Radu’s expression remained the same. Lada stood, throwing her hands in the air. “What do you want?”
“I know,” he said.
“What do you know?”
“About you and Mehmed.” He said Mehmed’s name as he always had, like a prayer. But this time it was laced with despair and longing. Lada turned her head defensively, picking up a candle from its stand and playing with the flame.
“What do you think you know?”
“You do not deserve him.”
Slamming down the candle, Lada spun on Radu. “Perhaps he does not deserve me! I asked for none of this! How can you judge me for finding some measure of happiness in—” She stopped, searching her brother’s face. It was there, as plain as the stars in a cloudless night sky. Perhaps it had always been there. She sat back on the bed, all fight and fire extinguished.
She had heard rumors of this type of thing. Jokes and bawdy stories from Nicolae and the Janissaries about men who loved other men in the manner of a woman. It had never made sense to Lada, but then, she had never loved anyone the way she knew her brother loved Mehmed.
Had always loved him.
With knife-sharp clarity, her own feelings of powerlessness and loneliness since being taken from Wallachia rose within her breast. How, then, must it feel to want a someone as much as she wanted a something, and to know that someone would never want you?
“I am sorry,” she said, unmoving and emotionless because she did not know how to express what she understood.
Radu’s anguish was palpable, choking her from across the room. “You do not love him.”
Lada shook her head. She did not know what she had with Mehmed, only that it buffered her against despair. She would not give that up. “I care about him.”
“You care about how he makes you feel. You cannot love him.”
Radu was quivering, fists clenched, consumed with his feelings. This love would break him. Unless Lada broke him now. It would not be the first time she had allowed him to be beaten down in order to protect him.
She spoke with all the bitterness of the truth, each word a lash against Radu’s heart. “He will never love you. He will never look at you the way he looks at me. You cannot have this, Radu.”
They locked eyes, neither moving. Finally Radu slumped to the floor, long legs folded up to his chest, hands over his face. “You have no love to give him, and I have no love he will accept. What are we supposed to do?”
Lada leaned forward, a hand outstretched. Then she curled it into a fist. She could not comfort him, could not fix this. He would need to be stronger. That was the only solution. “Get up. Stop pitying yourself. We are leaving, and things will go back to how they were before.”
“We can never go back.” Radu looked up at her with empty eyes, and the truth of his words rang through her like a bell. It was true. There was no going back from Radu’s feelings, no going back from what Lada had let happen between her and Mehmed. Perhaps this had all been a mistake.
“Get dressed!” she snapped, overwhelmed and angry.
“No.” A cold distance settled over his face as his square jaw tightened.
“We will not wait for you.”
“I am not coming.”
Exasperated, Lada began pulling clothes at random from the large armoire. “You are worthless. What will you do? Stay here?”
“Yes.” He stood—straight, taller than her—then stepped close enough so that she had to bend her neck back to look him in the eyes.
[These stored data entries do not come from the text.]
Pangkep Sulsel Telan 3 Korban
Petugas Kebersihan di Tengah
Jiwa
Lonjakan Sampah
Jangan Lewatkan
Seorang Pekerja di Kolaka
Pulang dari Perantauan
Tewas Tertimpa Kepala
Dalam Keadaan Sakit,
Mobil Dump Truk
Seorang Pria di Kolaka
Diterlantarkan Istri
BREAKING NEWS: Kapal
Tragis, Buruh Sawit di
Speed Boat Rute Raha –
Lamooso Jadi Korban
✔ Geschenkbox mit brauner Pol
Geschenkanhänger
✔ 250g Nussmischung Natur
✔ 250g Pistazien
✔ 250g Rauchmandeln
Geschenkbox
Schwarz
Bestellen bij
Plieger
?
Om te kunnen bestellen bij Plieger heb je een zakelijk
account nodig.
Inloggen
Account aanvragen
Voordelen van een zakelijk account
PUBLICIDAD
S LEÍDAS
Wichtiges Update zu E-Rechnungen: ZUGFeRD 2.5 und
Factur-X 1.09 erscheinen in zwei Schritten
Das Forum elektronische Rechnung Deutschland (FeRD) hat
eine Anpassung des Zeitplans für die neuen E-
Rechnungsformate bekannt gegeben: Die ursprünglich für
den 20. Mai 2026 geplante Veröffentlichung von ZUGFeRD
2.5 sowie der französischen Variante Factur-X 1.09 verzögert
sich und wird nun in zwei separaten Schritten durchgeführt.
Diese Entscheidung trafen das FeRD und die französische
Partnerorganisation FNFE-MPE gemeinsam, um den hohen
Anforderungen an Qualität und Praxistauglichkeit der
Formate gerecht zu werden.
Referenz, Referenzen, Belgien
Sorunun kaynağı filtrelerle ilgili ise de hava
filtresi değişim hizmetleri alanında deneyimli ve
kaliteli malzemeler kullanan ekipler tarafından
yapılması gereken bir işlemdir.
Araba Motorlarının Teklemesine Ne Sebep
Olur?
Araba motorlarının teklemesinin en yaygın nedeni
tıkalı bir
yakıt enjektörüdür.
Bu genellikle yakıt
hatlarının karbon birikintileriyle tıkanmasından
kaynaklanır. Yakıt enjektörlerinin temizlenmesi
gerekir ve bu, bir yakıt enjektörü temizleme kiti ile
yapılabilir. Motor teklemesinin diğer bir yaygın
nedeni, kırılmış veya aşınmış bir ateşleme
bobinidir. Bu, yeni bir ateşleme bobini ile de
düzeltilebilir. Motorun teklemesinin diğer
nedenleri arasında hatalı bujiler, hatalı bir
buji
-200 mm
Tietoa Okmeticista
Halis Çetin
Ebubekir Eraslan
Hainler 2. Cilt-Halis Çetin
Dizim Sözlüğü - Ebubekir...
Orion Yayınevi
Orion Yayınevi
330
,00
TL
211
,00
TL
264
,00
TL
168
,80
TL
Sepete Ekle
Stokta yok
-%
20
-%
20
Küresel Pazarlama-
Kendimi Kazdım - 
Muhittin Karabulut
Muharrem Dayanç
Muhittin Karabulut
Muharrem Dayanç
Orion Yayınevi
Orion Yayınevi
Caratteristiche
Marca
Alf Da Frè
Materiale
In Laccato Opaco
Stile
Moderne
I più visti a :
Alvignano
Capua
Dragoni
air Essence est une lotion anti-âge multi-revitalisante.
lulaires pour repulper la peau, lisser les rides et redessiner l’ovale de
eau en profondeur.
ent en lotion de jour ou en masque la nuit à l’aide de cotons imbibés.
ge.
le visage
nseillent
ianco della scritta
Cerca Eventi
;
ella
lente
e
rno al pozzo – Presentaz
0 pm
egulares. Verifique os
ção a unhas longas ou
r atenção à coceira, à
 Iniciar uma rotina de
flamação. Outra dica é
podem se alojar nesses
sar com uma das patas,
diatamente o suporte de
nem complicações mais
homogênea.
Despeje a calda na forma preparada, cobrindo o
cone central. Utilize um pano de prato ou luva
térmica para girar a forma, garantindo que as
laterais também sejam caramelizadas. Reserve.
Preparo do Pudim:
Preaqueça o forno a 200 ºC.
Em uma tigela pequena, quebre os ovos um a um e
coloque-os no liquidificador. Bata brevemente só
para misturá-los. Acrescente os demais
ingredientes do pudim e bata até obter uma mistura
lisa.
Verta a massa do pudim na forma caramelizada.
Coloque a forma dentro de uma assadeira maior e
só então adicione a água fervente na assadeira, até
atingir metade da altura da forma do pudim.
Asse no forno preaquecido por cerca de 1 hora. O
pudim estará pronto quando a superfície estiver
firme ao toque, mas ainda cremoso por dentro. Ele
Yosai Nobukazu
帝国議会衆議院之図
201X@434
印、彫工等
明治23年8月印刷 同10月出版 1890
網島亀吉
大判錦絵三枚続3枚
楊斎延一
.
He stared down at her, and the little brother she had dragged through life was now entirely gone. “You have both been so busy learning tactics and studying battles, you have failed to see the truth of where thrones are won and lost. It is in the gossip, the words and letters passed in dark corners, the shadow alliances and the secret payments. You think I am worthless? I can do things you could never dream of.”
Lada stumbled back. His words hit the precise tender spot she had been avoiding touching. “But—we have to stay together. We are all we have against this empire.”
Radu opened his door, looking above her head. “Your mistake is in assuming we both view them as an enemy.”
Rage and disgust spat from her lips. “You cannot mean that. We are Wallachian.”
“You are Wallachian. I am home. Get out.”
Lada could think of nothing else to say. She wanted to hit him, to pin him to the ground until he relented like when they were children. But this was not the child she had known. She did not know this man. She had lost Radu somewhere along the way, and she did not know how to get him back.